Wednesday, November 5, 2008

Planting Seeds

Our show got some fabulous coverage in the Deseret News yesterday. Thank you, Carma Wadley for the article and Jason Olson for the photos! What I'm especially pleased about is that she included a list of each artist and each book represented in the show.

My favorite quote from the article: "We hope [children] connect the art they love [in books] with finding something to love at a museum. We are planting seeds, hoping they will become museum lovers."

Wednesday, October 29, 2008

The Rest of the Story

We are pleased to announce our story time with the illustrator schedule for November and December. We hope you'll join us each Saturday morning at 11:00 at the museum!

Nov. 1: Sherry Meidell
Nov. 8: Julie Olson
Nov. 15: Mark and Caralyn Buehner
Nov. 22: Lily Toy Hong
Nov. 29: Stories illustrated by various artists
Dec. 6: Greg Newbold
Dec. 13: Nathan Hale

Tuesday, October 14, 2008

Family Photo

Guy Francis, who will be our visiting illustrator at this week's story time (11:00 on Saturday, October 18), just posted this picture on his blog and he's looking for a title for it. If you have a fun idea, click here to link to his blog.

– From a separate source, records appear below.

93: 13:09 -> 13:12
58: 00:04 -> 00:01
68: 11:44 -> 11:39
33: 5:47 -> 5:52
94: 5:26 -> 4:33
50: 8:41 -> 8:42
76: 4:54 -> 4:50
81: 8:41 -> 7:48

Guy will be reading two books that he's illustrated: Mrs. McBloom, Clean Up Your Classroom by Kelly S. DiPucchio and Shelly by Margie Palatini.

Thursday, October 9, 2008

East Meets West

Fumi Kosaka, who grew up in Japan but who now lives with her husband and two children in Provo, will be joining us for story time at 11:00 this Saturday morning at the museum.

Fumi came to the United States to study at Ricks College (now BYU Idaho) and BYU in Provo. 

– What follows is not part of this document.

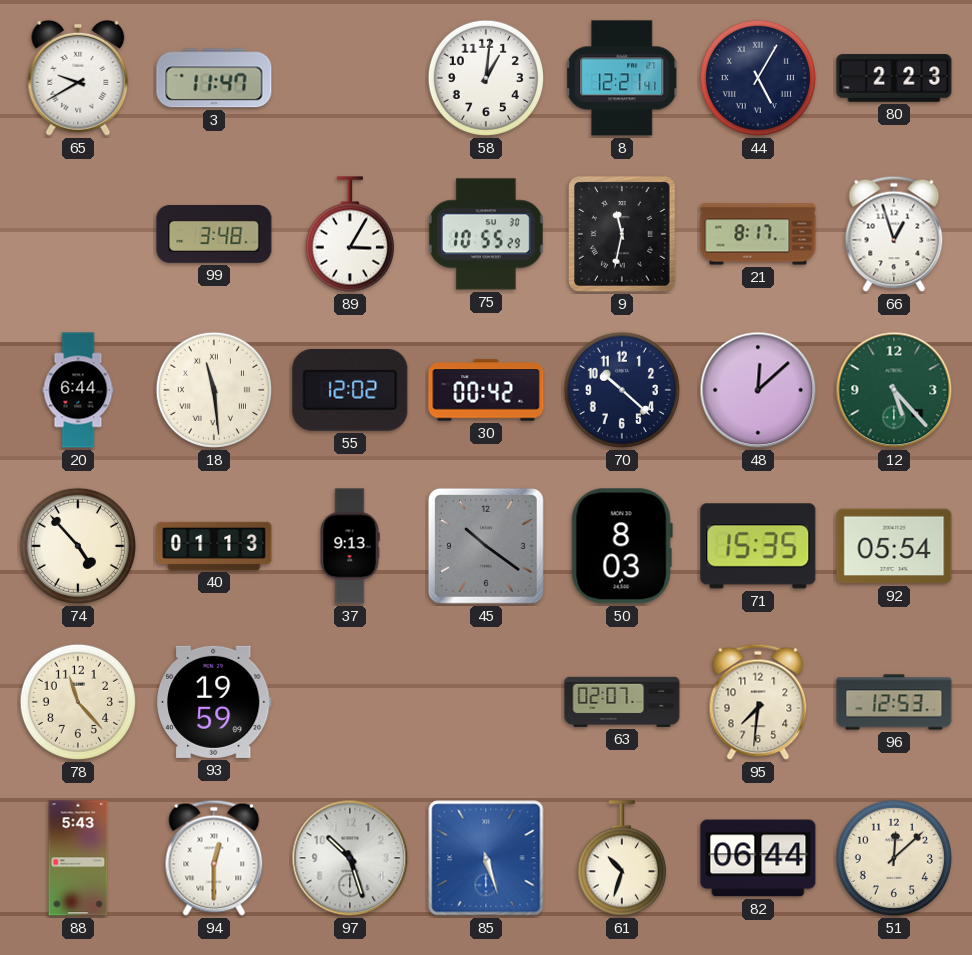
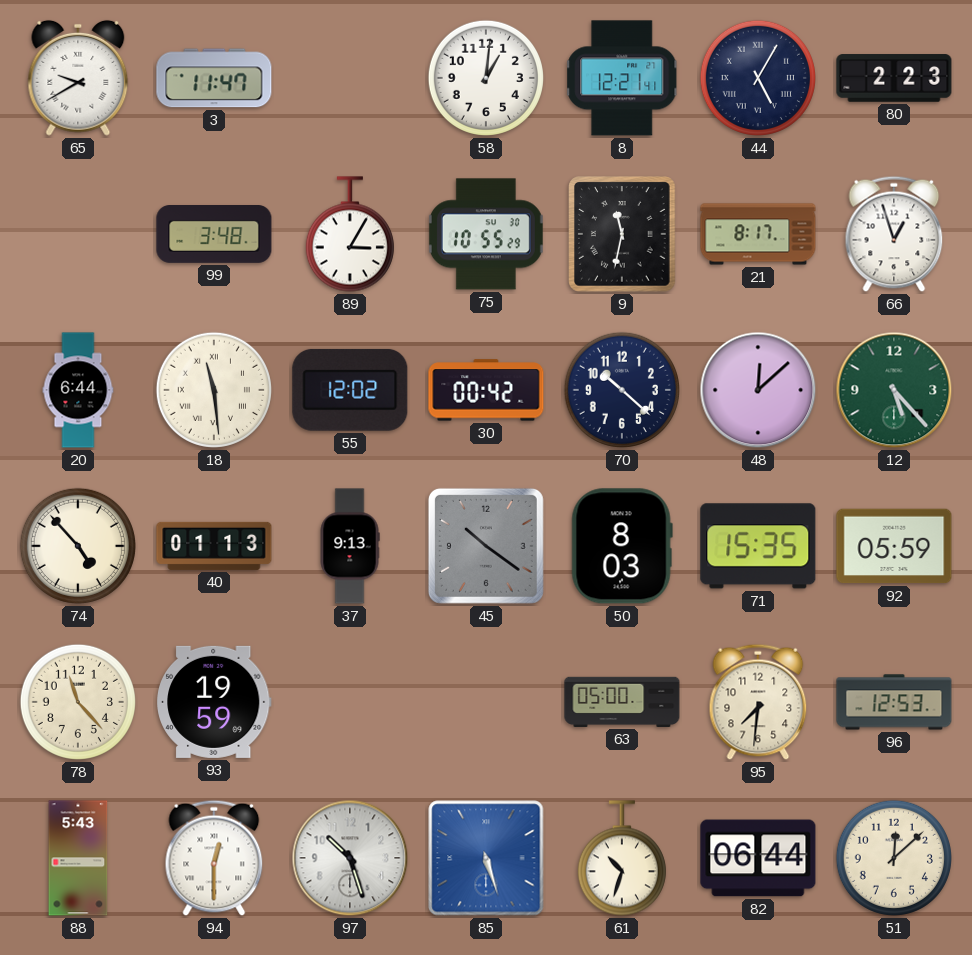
92: 05:54 -> 05:59
63: 02:07 -> 05:00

After graduating, she moved to New York and worked in the children's art department of a New York City publishing house while pursuing freelance illustration projects. 

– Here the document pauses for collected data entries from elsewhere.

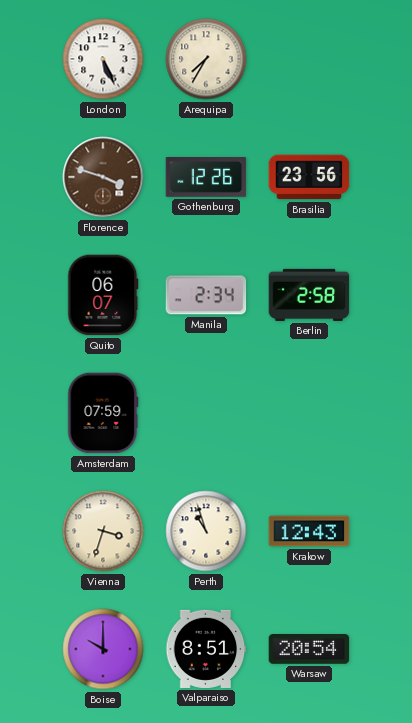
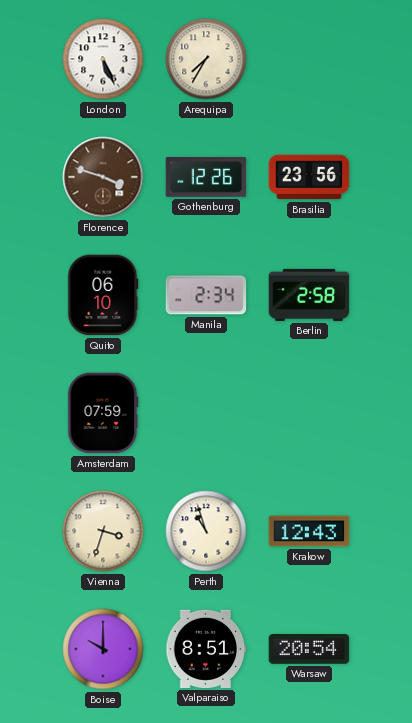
Quito: 06:07 -> 06:10
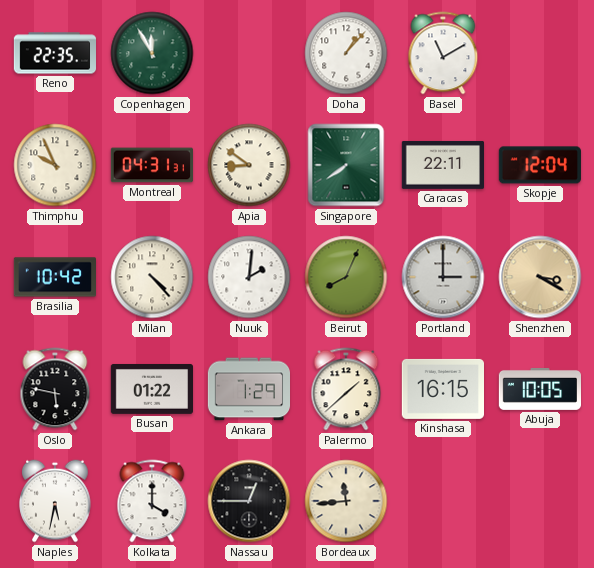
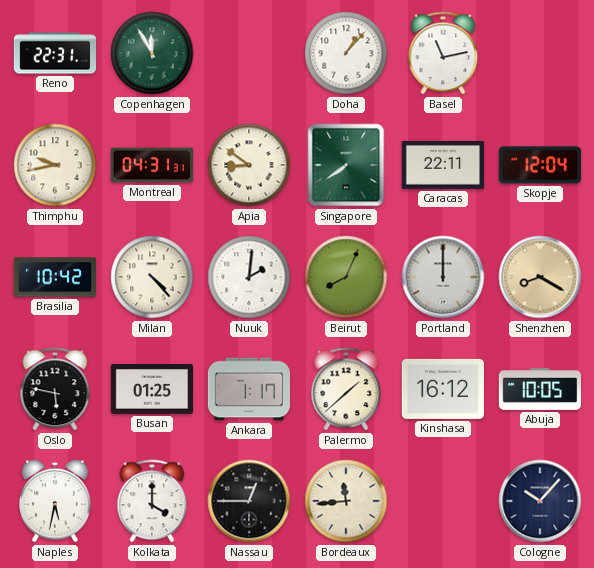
Reno: 22:35 -> 22:31
Basel: 11:10 -> 11:13
Thimphu: 9:56 -> 9:43
Portland: 3:00 -> 12:00
Shenzhen: 3:20 -> 8:20
Busan: 01:22 -> 01:25
Ankara: 1:29 -> 1:17
Kinshasa: 16:15 -> 16:12
Cologne: none -> 10:07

She has illustrated nine children's books, including several books written by well known author Cynthia Rylant.

Thursday, October 2, 2008

See Spot. See Spot 600 Times.

Here's baby B. settling in on the beach with Beach Bugs, the latest in a series of beloved pop-up books full of all sorts of crazy bug-eyed bugs created by Salt Lake City native David A. Carter.

One of David's most recent feats of paper engineering is 600 Black Spots, inspired by the work of artists such as Matisse and Mondrian. We are thrilled to have working models from the book, along with specifications for the dies used to cut pieces which are then assembled by hand to create the pop-ups. And of course we've got a copy of the book on our gallery bookshelf. Come see if you can find all 600 black spots!

Saturday, September 27, 2008

The Three-Eyed Bee

Today's story time attendees had the opportunity to ask illustrator Will Terry questions, and, boy, did they! They were full of all sorts of questions about how long it takes to paint all of the pictures for a book (3 to 6 months), how many colors he uses (he has only 10 different tubes of acrylic paint, but he mixes them to make hundreds of colors) and whether he gets to travel all over the world to get ideas for his pictures (yeah, that would be nice, wouldn't it?).

Will Terry brought the original cover illustration for Little Rooster's Diamond Button, a retelling of an old Hungarian folk tale. We've got a copy of the book on the bookshelf in the gallery. Come take a look and see if you can find the bee with three eyes on one of the pages!

Will Terry signs a copy of one of his books for a story time attendee and adds one more drawing!

Tuesday, September 23, 2008

It Ate What?!

Pictured: Cambria Evans reads Bone Soup during story time on Saturday morning at the museum. 

We learned all sorts of fun facts about Cambria, her books and her life in New York.  Can you believe the story Cambria tells in her book Martha Moth Makes Socks was inspired by a real moth who ate holes in her very favorite sweater? It goes to show that good story ideas can come from just about anywhere!

Join us this Saturday, September 27, when illustrator Will Terry reads The Frog with the Big Mouth by Teresa Bateman and Little Rooster's Diamond Button by Margaret Read McDonald, both published by Albert Whitman & Company.